Emphysema is a chronic, progressive, obstructive lung disease in which the small sacs of the lung (alveoli) are destroyed, leading to air pockets and severe breathing difficulties. In 2011, 4.7 million Americans reported being diagnosed with emphysema, and in 2013 more than 8200 patients died from emphysema. At the 95th AATS Annual Meeting in Seattle, WA, Dr. Ginsburg will present the results of 10 years of experience with LVRS for emphysema, covering the period between 2004 and 2014.
While traditionally emphysema has been treated medically, a surgical option, lung volume reduction surgery (LVRS), was introduced in 1993. LVRS removes diseased portions of the lung and allows the expansion of remaining, still-functional lung tissue. In 2003, the National Emphysema Treatment Trial (NETT) validated the efficacy of LVRS in improving survival and function in selected patients with severe emphysema, especially those with mostly upper-lobe emphysema and low exercise capacity, who were monitored for a mean of 2.4 years (N Engl J Med 2003;348:2059-2073). Soon after the results were published, the Centers for Medicare and Medicaid Services decided to provide coverage of LVRS.
"Despite these results, adoption of LVRS in the U.S. for the treatment of severe emphysema has been exceedingly poor. A review of the Society of Thoracic Surgery database identified only 538 LVR surgeries over an eight-year period," stated Mark E. Ginsburg, MD, Associate Professor of Surgery, Division of Cardiac, Vascular, and Thoracic Surgery at Columbia University Medical Center. Possible reasons cited for poor utilization are the perceived magnitude of the procedure, perceived high surgical mortality and morbidity, ill-defined patient selection criteria, inconsistent and unpredictable benefits, and lack of proven durability. Some physicians have also been anticipating the introduction of a bronchoscopic approach, although no such device has yet to receive clinical approval in the U.S.
Of the 91 patients who underwent LVRS from 2004 to 2014, 41.8% were male and the mean age was 62.5 years. The majority of patients underwent minimally-invasive, bilateral video-assisted thoracoscopic surgery (VATS) (78, 85.7%) and 11 (12.1%) underwent sternotomy. Two patients were only able to undergo unilateral VATS. All patients were either NETT Group 1 (mostly upper-lobe emphysema and low exercise capacity) or Group 2 (mostly upper-lobe emphysema and high exercise capacity).

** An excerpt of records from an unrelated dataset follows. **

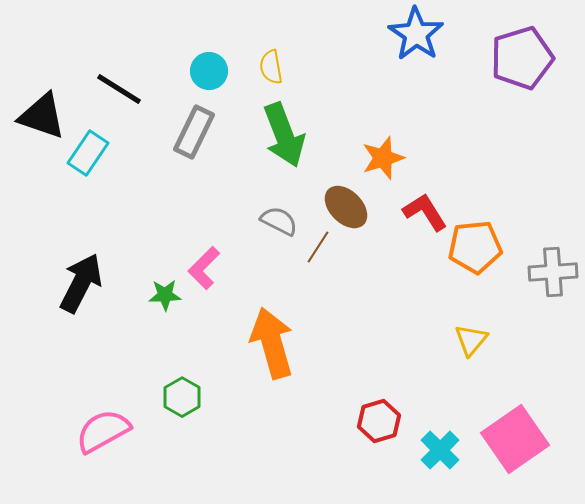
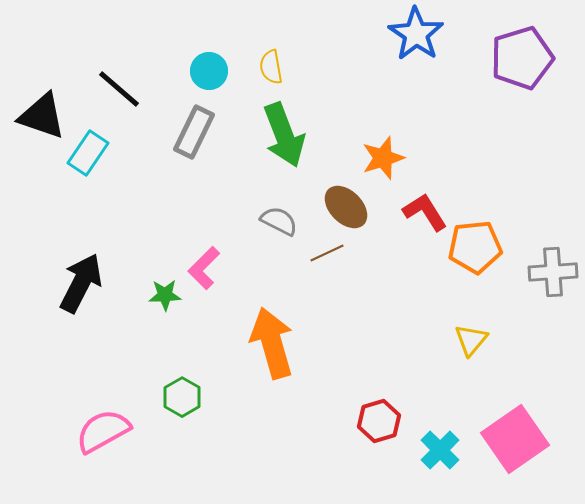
black line: rotated 9 degrees clockwise
brown line: moved 9 px right, 6 px down; rotated 32 degrees clockwise
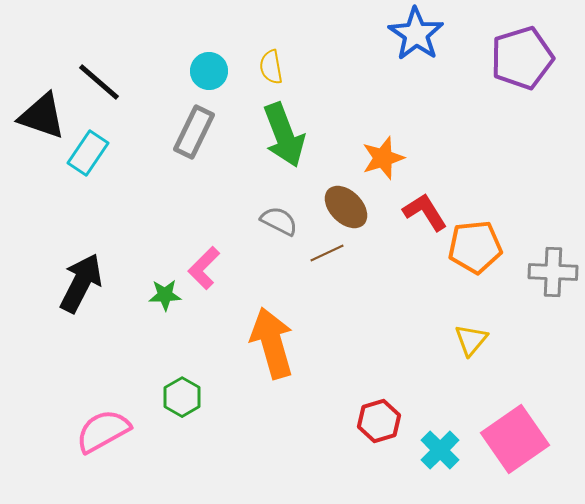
black line: moved 20 px left, 7 px up
gray cross: rotated 6 degrees clockwise
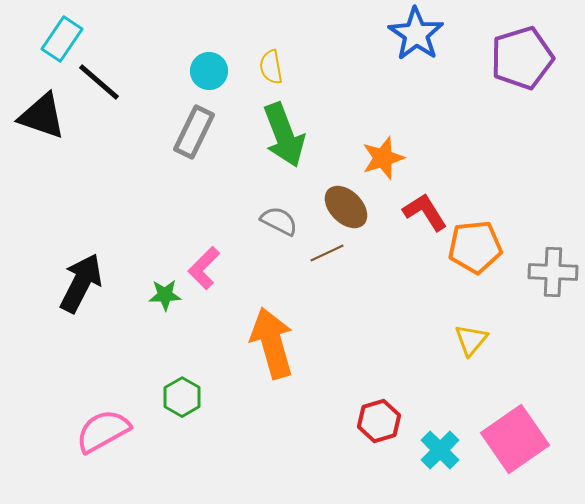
cyan rectangle: moved 26 px left, 114 px up
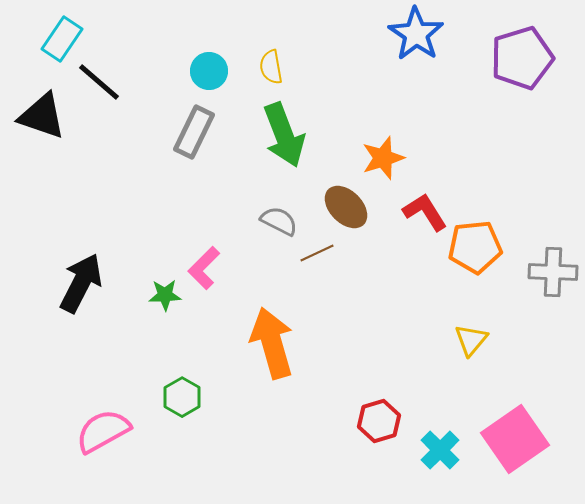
brown line: moved 10 px left
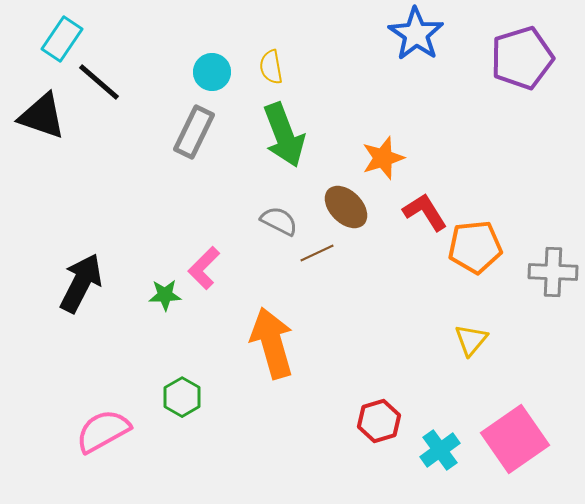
cyan circle: moved 3 px right, 1 px down
cyan cross: rotated 9 degrees clockwise
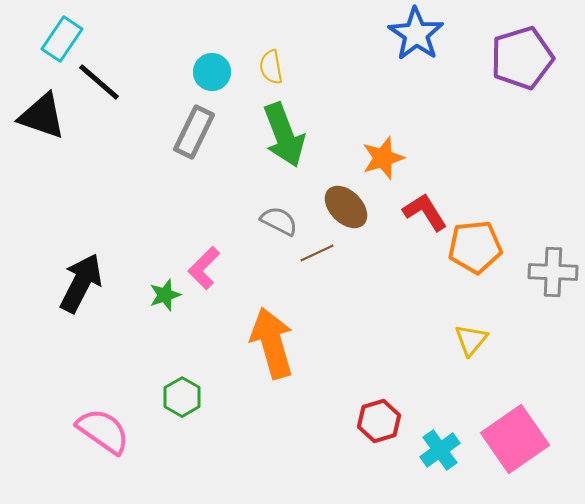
green star: rotated 16 degrees counterclockwise
pink semicircle: rotated 64 degrees clockwise
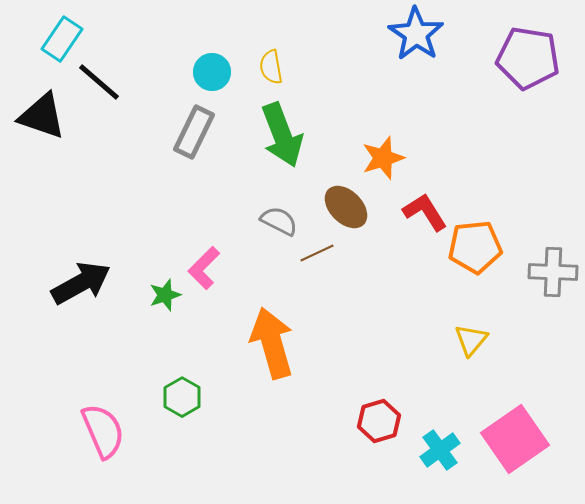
purple pentagon: moved 6 px right; rotated 26 degrees clockwise
green arrow: moved 2 px left
black arrow: rotated 34 degrees clockwise
pink semicircle: rotated 32 degrees clockwise
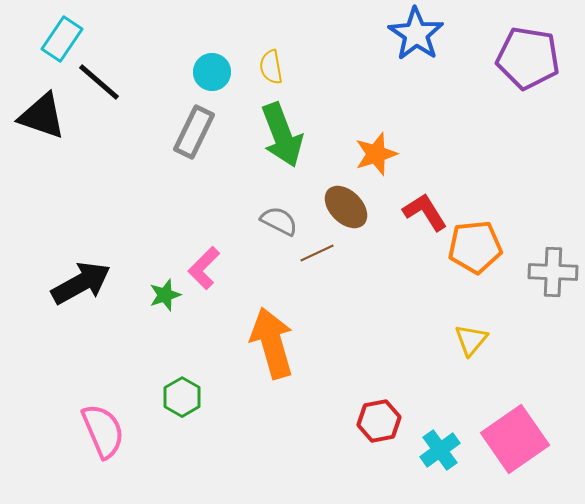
orange star: moved 7 px left, 4 px up
red hexagon: rotated 6 degrees clockwise
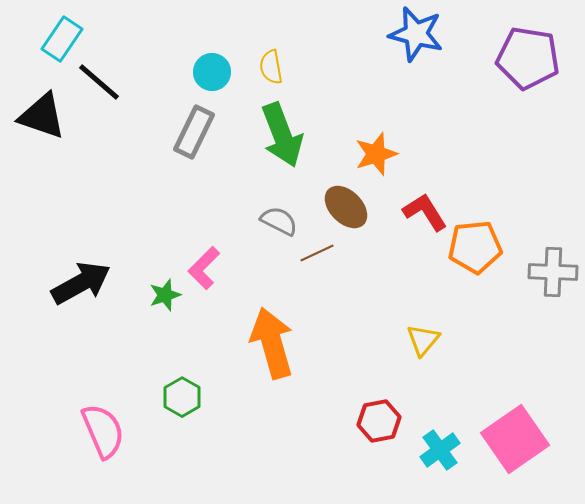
blue star: rotated 20 degrees counterclockwise
yellow triangle: moved 48 px left
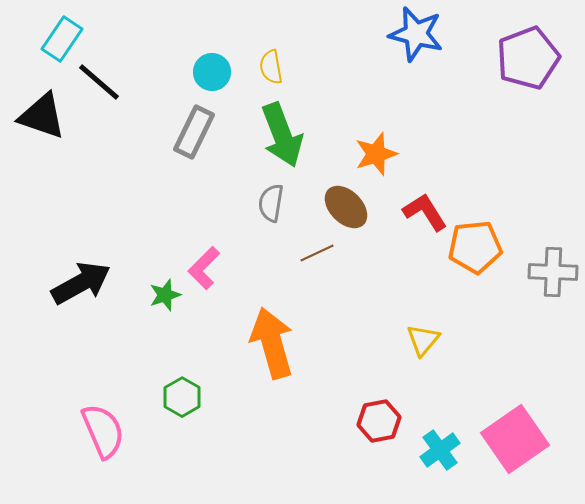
purple pentagon: rotated 30 degrees counterclockwise
gray semicircle: moved 8 px left, 18 px up; rotated 108 degrees counterclockwise
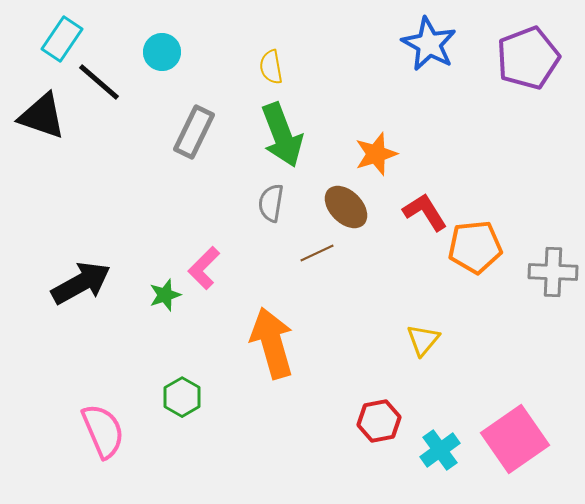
blue star: moved 13 px right, 10 px down; rotated 14 degrees clockwise
cyan circle: moved 50 px left, 20 px up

Patients generally had to be hospitalized for eight days, two days of which were spent in the ICU. Most patients were able to go directly home. There were three cases of respiratory failure requiring re-intubation, although none have been reported since 2010.

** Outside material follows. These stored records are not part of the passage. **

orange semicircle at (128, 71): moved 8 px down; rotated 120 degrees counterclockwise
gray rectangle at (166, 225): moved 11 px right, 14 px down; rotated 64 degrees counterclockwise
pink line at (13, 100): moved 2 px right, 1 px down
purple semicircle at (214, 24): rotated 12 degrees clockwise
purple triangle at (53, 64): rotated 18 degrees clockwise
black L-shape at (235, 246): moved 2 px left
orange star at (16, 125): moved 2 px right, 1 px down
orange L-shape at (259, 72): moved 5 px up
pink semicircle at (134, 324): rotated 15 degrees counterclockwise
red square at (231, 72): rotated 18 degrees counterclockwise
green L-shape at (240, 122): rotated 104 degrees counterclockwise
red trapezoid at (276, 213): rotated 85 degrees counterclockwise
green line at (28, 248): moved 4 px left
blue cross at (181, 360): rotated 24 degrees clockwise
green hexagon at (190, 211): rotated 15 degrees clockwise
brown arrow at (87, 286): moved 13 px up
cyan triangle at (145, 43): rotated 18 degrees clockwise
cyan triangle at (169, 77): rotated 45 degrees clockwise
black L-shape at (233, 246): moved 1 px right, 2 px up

The study clearly demonstrated that LVRS can be performed with negligible surgical mortality risk using minimally invasive surgical techniques. There were no perioperative mortalities and no patients died within six months of LVRS. Overall survival for the group was 0.99 at 1 year, 0.97 at 2 years, and 0.78 at 5 years. Only 12 of 23 late deaths were attributed to lung problems.
Functional improvement was seen on several lung function assessments. For instance, at one year, there was a mean improvement of 43% from baseline in forced expiratory volume in one second (FEV1 ) (n=58 patients). At five years, the mean improvement in FEV1 was 44% (n=18), indicating that the beneficial effect of LVRS was durable. "Indeed, improvements in airflow, exercise capacity, and dyspnea were relatively stable for five years," said Dr. Ginsburg.
"Surgical LVRS remains the gold standard against which all other forms of lung volume reduction must be judged. Surgical LVRS should be more widely offered to patients with advanced emphysema who meet CMS selection criteria," concluded Dr. Ginsburg.